→ **ASSIGNMENT**
Working from the records below, return word for word the line that contains "VGBA is arguably the king of Game Boy" and each line after it, ending with the last. Skip all pictures.

(Items listed in a dataset)
# # # # # # #
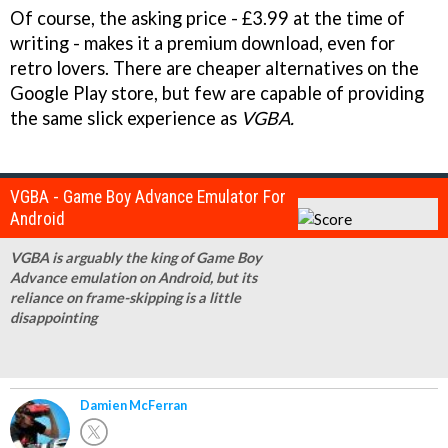
Of course, the asking price - £3.99 at the time of
writing - makes it a premium download, even for
retro lovers. There are cheaper alternatives on the
Google Play store, but few are capable of providing
the same slick experience as
VGBA.
VGBA - Game Boy Advance Emulator For
Android
VGBA is arguably the king of Game Boy
Advance emulation on Android, but its
reliance on frame-skipping is a little
disappointing
Damien McFerran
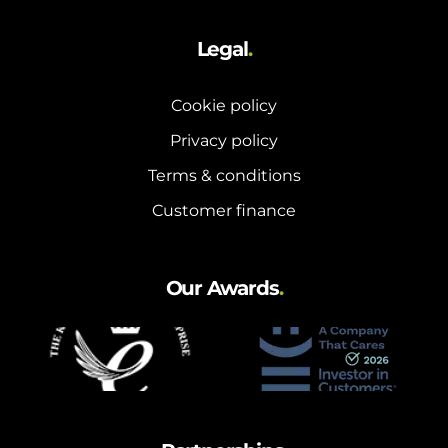
Legal
.
Cookie policy
Privacy policy
Terms & conditions
Customer finance
Our Awards
.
# # # # # # #
→ **SOLUTION FOR THIS TASK**
VGBA is arguably the king of Game Boy
Advance emulation on Android, but its
reliance on frame-skipping is a little
disappointing
Damien McFerran
Legal
.
Cookie policy
Privacy policy
Terms & conditions
Customer finance
Our Awards
.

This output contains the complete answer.